Réfutation des Péripatéticiens.

V[1]. Quant à celui qui enseigne que l’âme est une entéléchie, et qu’étant elle-même complètement immobile, elle est cependant le principe des mouvements[2], qu’il explique d’où proviennent les extases (ἐνθουσιασμοι (enthousiasmoi))[3] de l’être vivant[4], quand il ne saisit plus rien de ce qu’il voit ni de ce qu’il dit, que son âme a l’intuition de l’avenir et de ce qui n’est pas présent, et qu’elle s’applique à l’identique [à l’intelligible][5] ; qu’il dise également d’où proviennent dans l’être vivant les délibérations, les réflexions et les volontés de l’âme. en tant qu’elle est l’âme de l’être vivant[6] : car ce sont là des mouvements de l’âme et non du corps[7].

VI. Comparer la nature de l’âme à la pesanteur ou aux qualités corporelles uniformes et immobiles[8], qualités qui modifient le sujet et déterminent sa nature, c’est le propre d’un homme qui volontairement ou involontairement ne comprend rien à la dignité de l’âme, qui ne voit point que le corps de l’être vivant n’est devenu vivant que par la présence de l’âme, comme c’est par la présence du feu près duquel elle se trouve placée que l’eau devient chaude, comme c’est par le lever du soleil qu’est illuminé l’air qui est naturellement obscur quand il n’est pas ainsi illuminé[9]. Mais la chaleur de l’eau n’est pas la chaleur du feu ni le feu lui-même ; la lumière qui se répand dans l’air n’est pas non plus la lumière propre à l’essence du soleil : de même, l’animation du corps (ἐμψυχία (empsuchia))[10], laquelle joue un rôle analogue à celui de la pesanteur et de la qualité qui réside dans le corps, n’est point l’âme qui est descendue dans le corps et de laquelle le corps reçoit une espèce de souffle vital[11].

  1. Eusèbe, Prép. évang., XV, 11.
  2. Voy. ci-après Jamblique, De l’Âme, § viii.
  3. Voy. ci-après, p. 640.
  4. C’est l’homme considéré comme composé d’une âme et d’un corps.
  5. Voy. le fragment d’Ammonius Saccas dans le tome I, p. xcvi.
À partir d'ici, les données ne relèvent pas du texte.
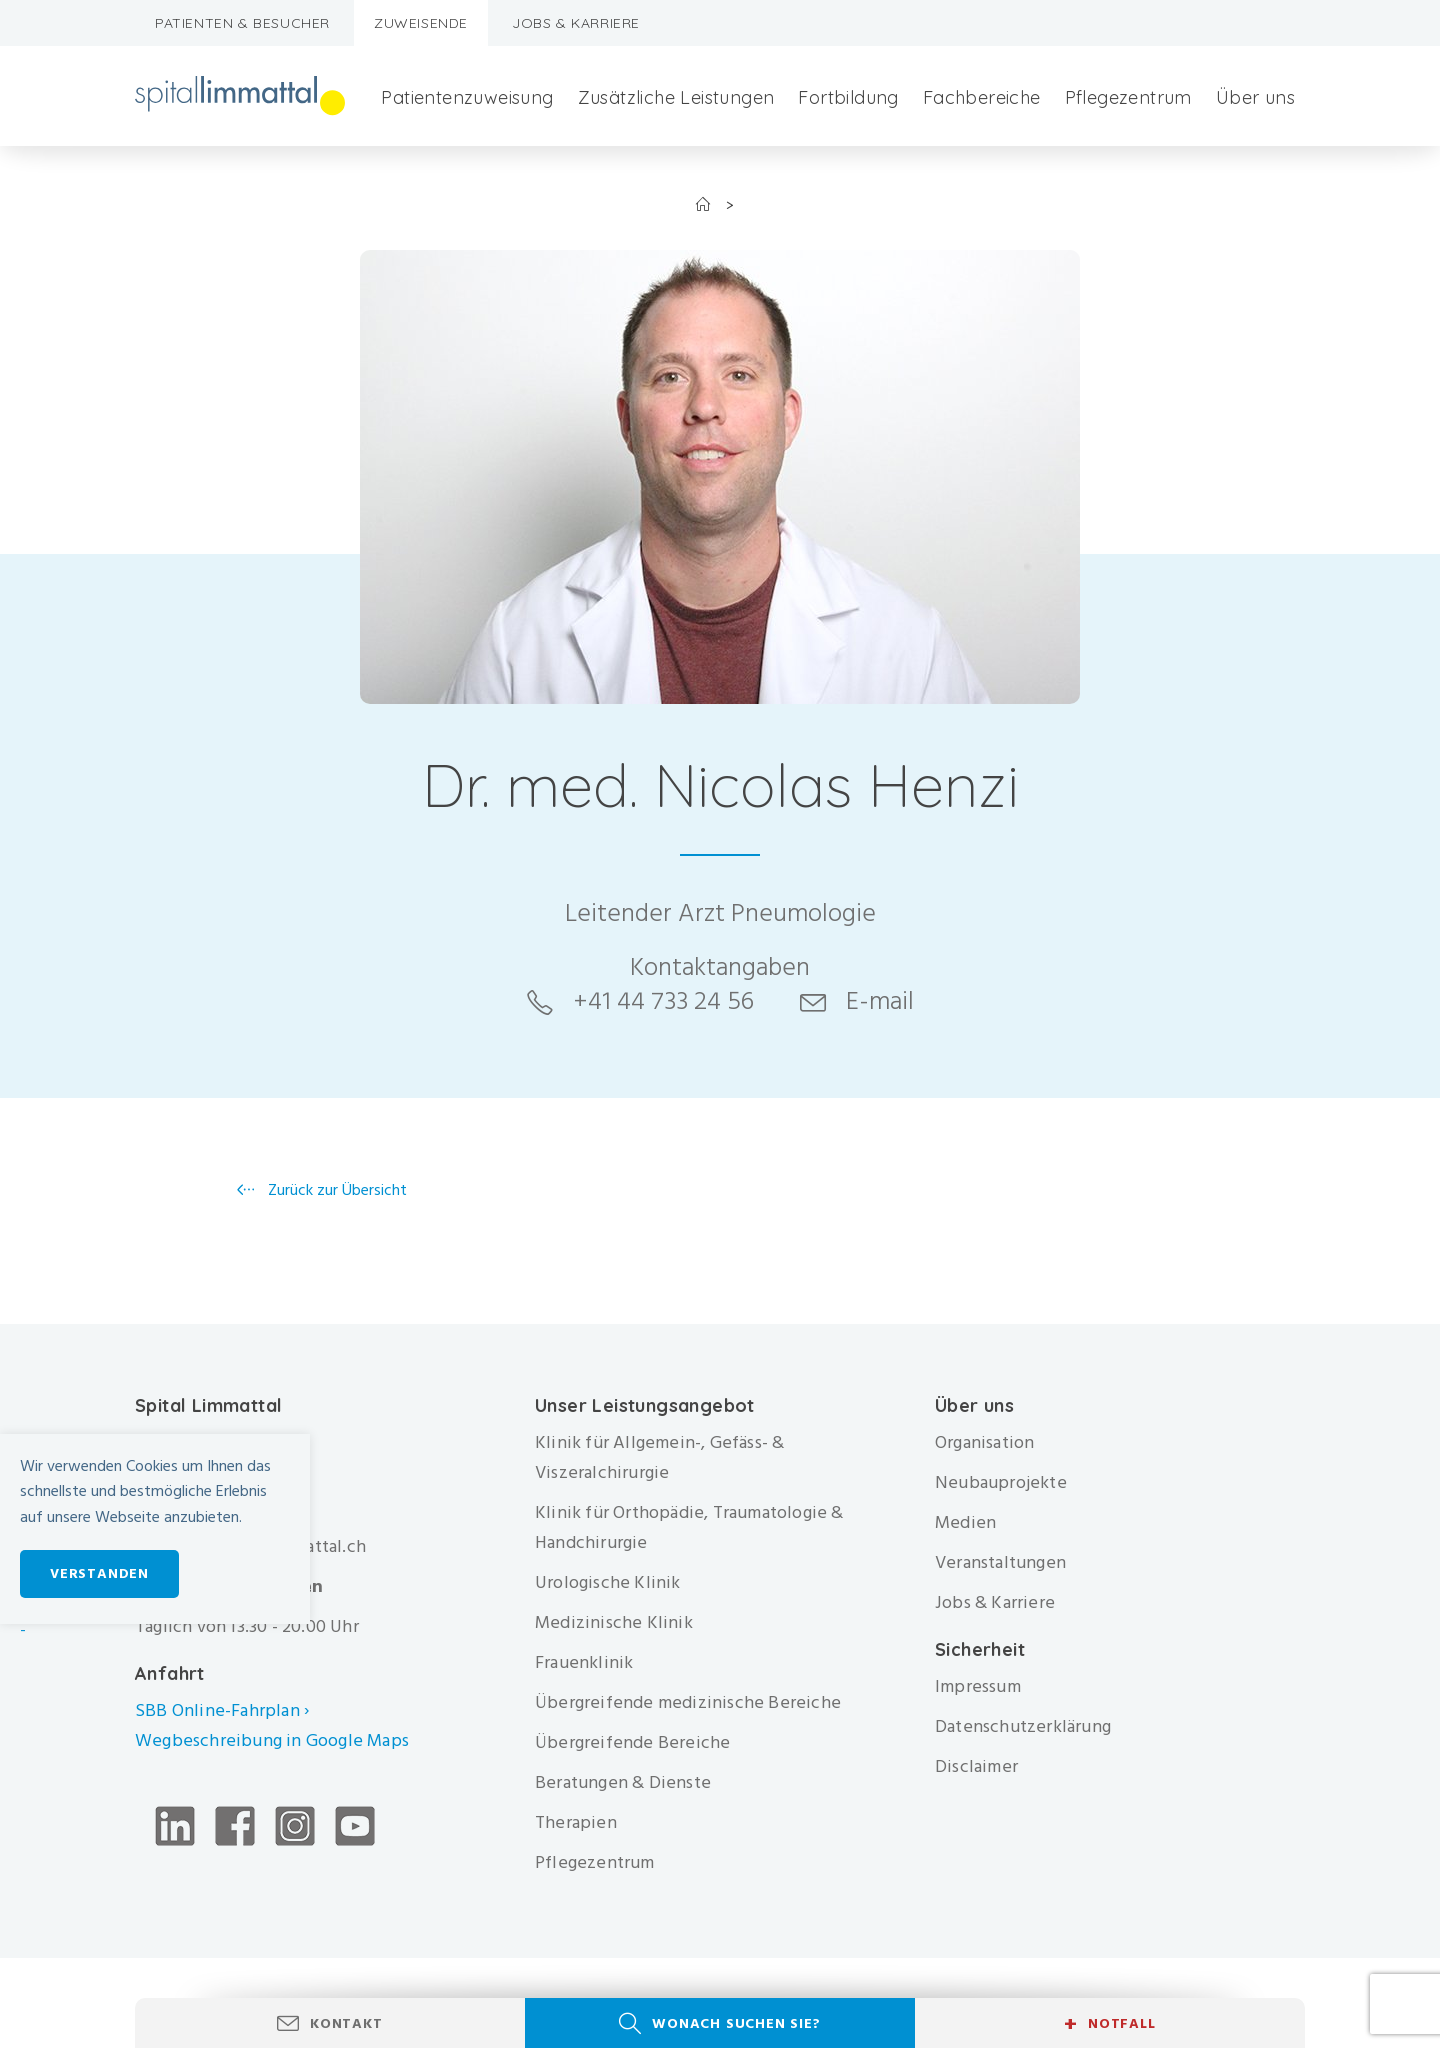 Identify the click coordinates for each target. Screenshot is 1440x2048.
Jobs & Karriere (576, 23)
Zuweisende (421, 23)
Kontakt (346, 2023)
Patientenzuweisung (467, 97)
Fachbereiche (982, 97)
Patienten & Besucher (242, 23)
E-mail (880, 1001)
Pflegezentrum (1128, 97)
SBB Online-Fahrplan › (222, 1710)
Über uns (1255, 97)
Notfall (1109, 2024)
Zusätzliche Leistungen (676, 97)
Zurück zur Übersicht (335, 1190)
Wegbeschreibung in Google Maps (274, 1740)
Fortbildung (848, 97)
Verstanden (99, 1573) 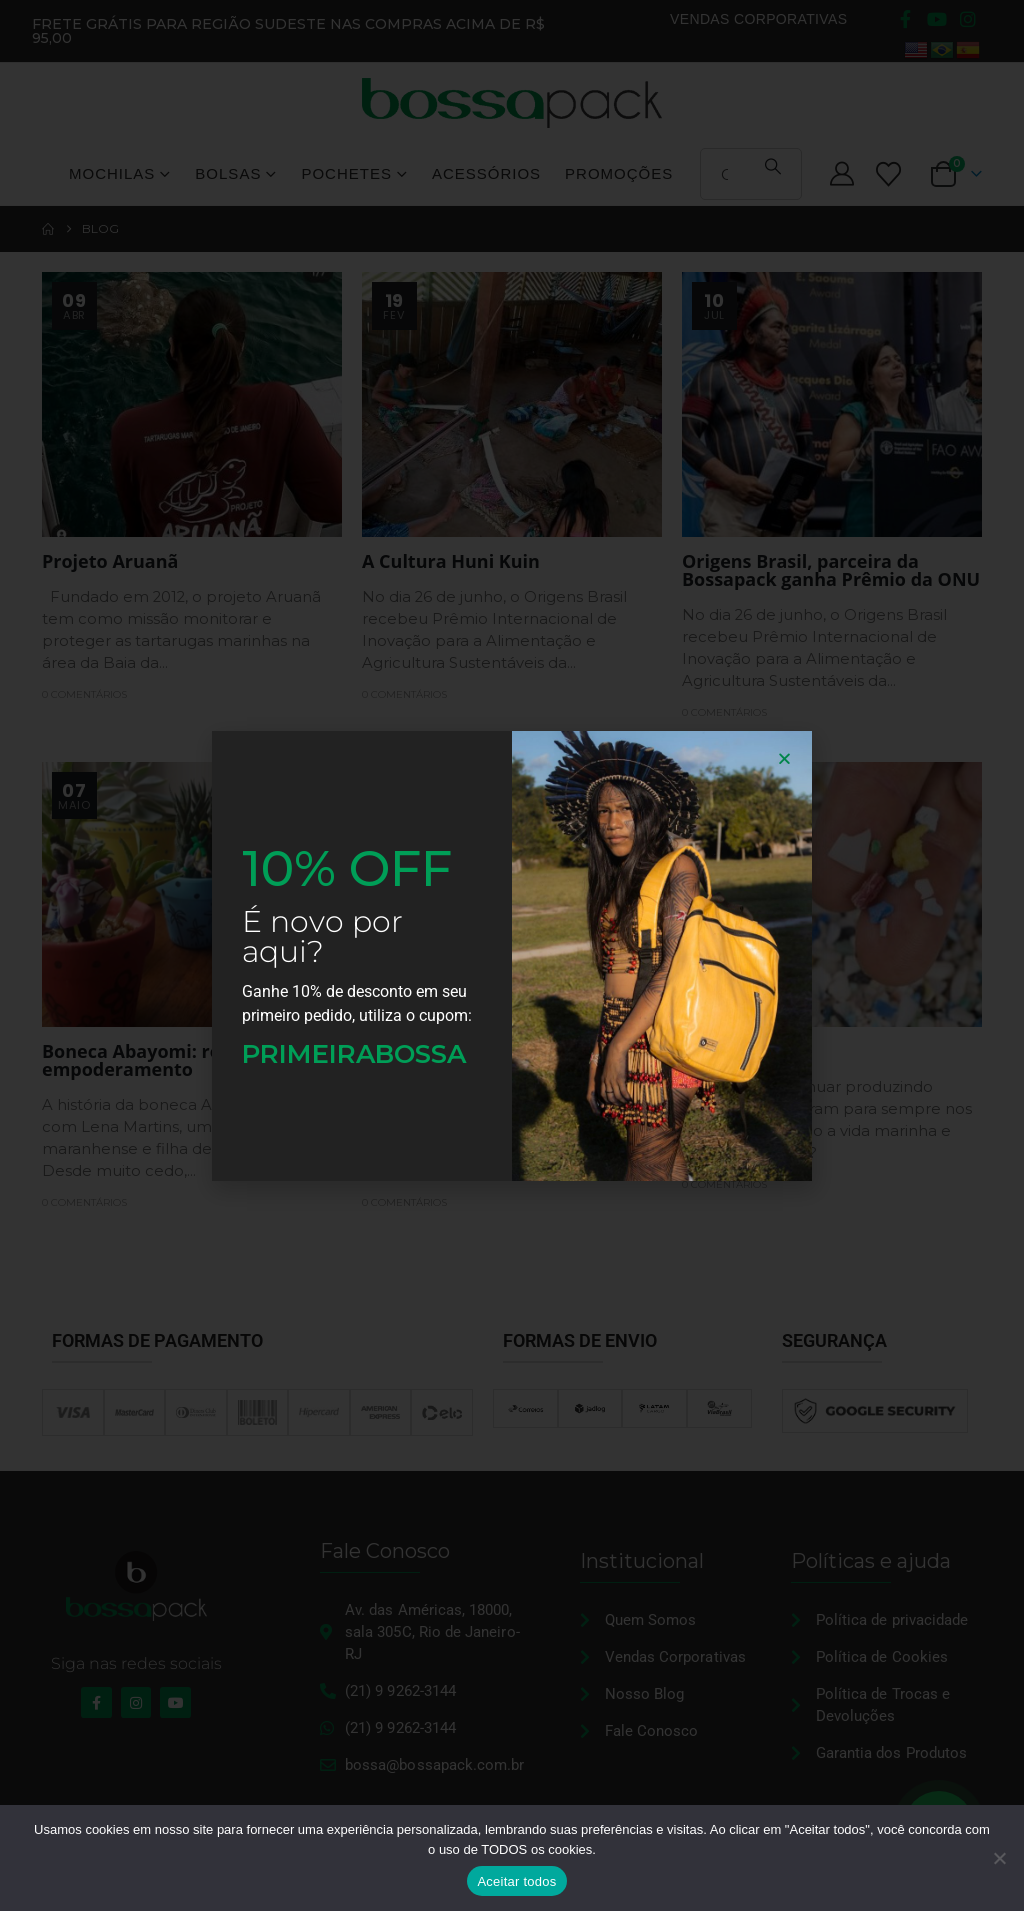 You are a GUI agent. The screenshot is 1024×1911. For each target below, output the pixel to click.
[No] (999, 1858)
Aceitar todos (516, 1881)
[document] (512, 955)
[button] (784, 758) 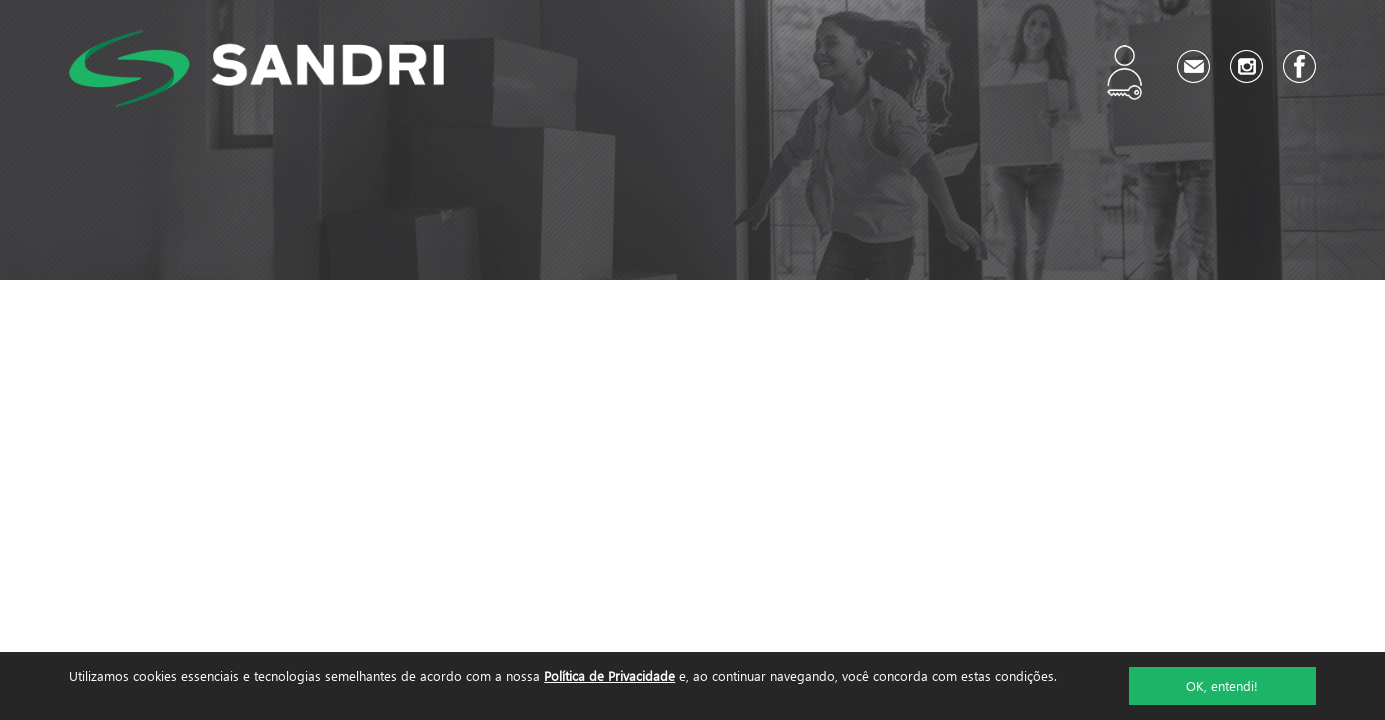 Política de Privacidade (609, 675)
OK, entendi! (1222, 685) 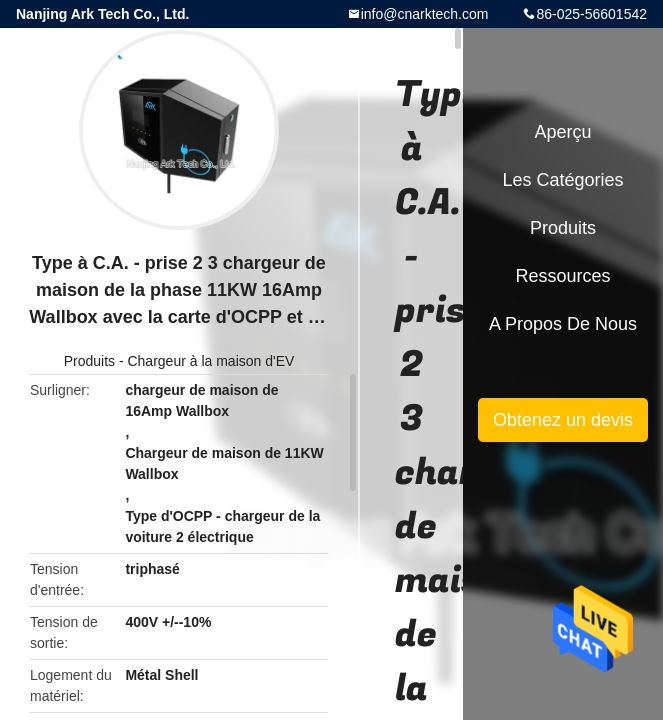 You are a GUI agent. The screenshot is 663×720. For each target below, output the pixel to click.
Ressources (562, 276)
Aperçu (562, 132)
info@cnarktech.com (425, 14)
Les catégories (562, 180)
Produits (89, 361)
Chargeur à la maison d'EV (210, 361)
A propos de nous (563, 324)
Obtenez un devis (563, 420) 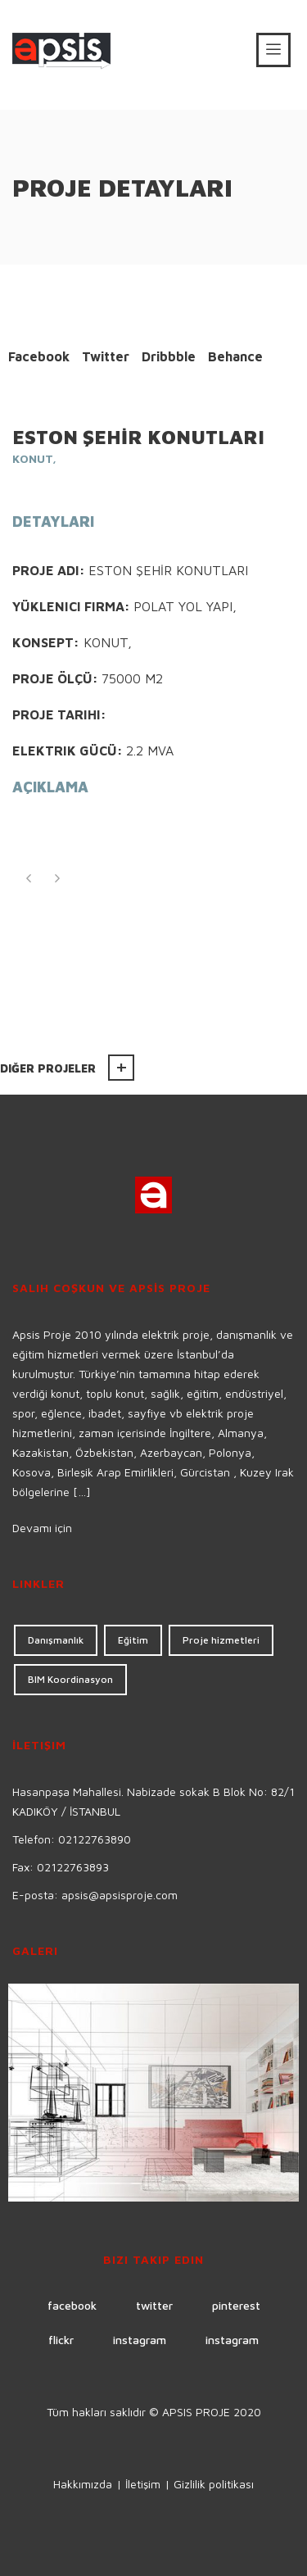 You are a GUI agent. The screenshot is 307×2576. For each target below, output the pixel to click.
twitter (154, 2305)
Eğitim (133, 1640)
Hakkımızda (82, 2484)
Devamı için (42, 1528)
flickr (61, 2340)
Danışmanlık (56, 1640)
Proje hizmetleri (221, 1640)
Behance (235, 356)
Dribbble (169, 356)
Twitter (105, 356)
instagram (139, 2340)
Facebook (39, 356)
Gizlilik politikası (214, 2484)
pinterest (236, 2305)
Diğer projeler (48, 1068)
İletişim (142, 2484)
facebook (72, 2305)
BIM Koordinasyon (70, 1679)
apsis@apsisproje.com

Voy. aussi Plotin, Enn. IV, liv. VII, § 8, p. 463.
  6. Viger propose à tort de retrancher ces mots que réclame la suite des idées.
  7. Voy. Plotin. Enn. IV, liv. VII, § 6, p. 445.
  8. Ibid. § 4, no 7, p. 442.
  9. Voy. Enn. IV, liv. IV, § 29, p. 377-379 ; liv. v, § 7, p. 423.
  10. « La puissance végétative présente dans tout le corps y fait pénétrer partout un vestige de l’âme. » (Enn. IV, liv. IV, § 28 ; t. II, p. 373.)
  11. Dans sa Paraphrase du Traité de l’Âme (fol. 70), Thémistius cite, en la combattant, cette théorie de Porphyre : Mais, dit-il, quand la mixtion du corps périt, l’âme ne périt pas avec elle ; la seule chose qui périsse, c’est l’animation que l’âme donne au corps, dont elle est séparable et auquel elle communique la vie par une espèce d’illumination, comme le soleil illumine l’air. Selon Thémisthus, l’âme est inséparable du corps et meurt avec lui.